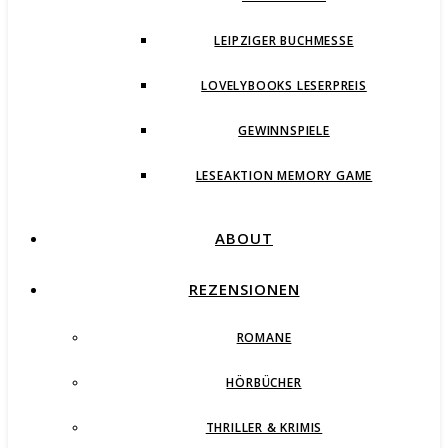
LEIPZIGER BUCHMESSE
LOVELYBOOKS LESERPREIS
GEWINNSPIELE
LESEAKTION MEMORY GAME
ABOUT
REZENSIONEN
ROMANE
HÖRBÜCHER
THRILLER & KRIMIS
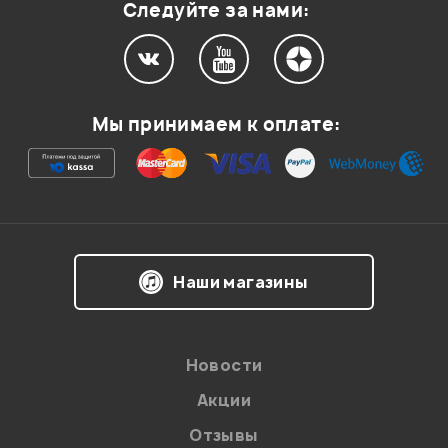
Следуйте за нами:
Мой отзыв о товаре
Мы принимаем к оплате:
Ваша оценка:
Впечатления о товаре:
Наши магазины
Новости
Акции
Отзывы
--
» **Exercise brief**
Return, from the data, each line where the string "товаре" occurs.

» **Solved problem**
Мой отзыв о товаре
Впечатления о товаре:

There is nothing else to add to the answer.